Ce matin je suis en gare et j’attends que la grisaille se lève. Les horaires ne sont pas affichés. Ou plutôt si, mais c’est un vrai capharnaüm ici. Les destinations et les heures sont mélangées. Le premier élément de la première colonne correspond au deuxième élément de la deuxième colonne. Et ainsi de suite, et ce grand tableau comporte une bonne dizaine de colonnes et autant de lignes. L’ordinateur qui travaille dans cette boite a-t-il voulu nous taquiner un peu ? Bien sûr, je comprends que j’ai raté mon train.

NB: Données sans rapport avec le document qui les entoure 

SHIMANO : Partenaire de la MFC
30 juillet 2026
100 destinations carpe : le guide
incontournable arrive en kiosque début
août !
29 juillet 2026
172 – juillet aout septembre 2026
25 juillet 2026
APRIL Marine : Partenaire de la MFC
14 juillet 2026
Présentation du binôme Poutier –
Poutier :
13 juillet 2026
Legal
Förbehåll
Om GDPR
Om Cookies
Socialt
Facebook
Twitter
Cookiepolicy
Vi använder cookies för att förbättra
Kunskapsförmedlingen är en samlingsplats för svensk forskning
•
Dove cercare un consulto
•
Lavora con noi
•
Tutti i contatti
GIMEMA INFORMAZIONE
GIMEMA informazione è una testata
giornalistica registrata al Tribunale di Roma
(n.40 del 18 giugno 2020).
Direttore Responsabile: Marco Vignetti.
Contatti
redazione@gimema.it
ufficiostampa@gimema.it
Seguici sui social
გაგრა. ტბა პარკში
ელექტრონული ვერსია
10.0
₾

Laisser alors les trains et le temps passer, c’est un peu procrastiner ! Dans cette gare grise, il y a autant de quais que de lettres dans notre alphabet et les voyageurs, à l’heure qu’il est, sont innombrables. L’humeur est grise, un peu comme sur les photos d’antan. Certains sont perdus, affolés, circulent en tous sens, d’autres, qui ont pigé le truc, maintenant sans doute, restent sur place et laissent les premiers danser. Le fou-rire me prend.
Le gamin à côté de moi se met à rire lui-aussi et agite le petit drapeau qu’il tient dans sa main libre, l’autre étant fourrée dans celle de sa mère. Elle lui sourit. Ils ont de jolis T-shirts décorés sur le devant. Un bel ara multicolore précédé d’un L majuscule orne le sien, et un arc d’indien précédé d’un M embellit celui du petit. On peut deviner leurs prénoms. Je regarde celui du mari, qui leur sourit à son tour, il est orné un grand C suivi d’un éléphant caché dans un arrosoir. Là je reste perplexe.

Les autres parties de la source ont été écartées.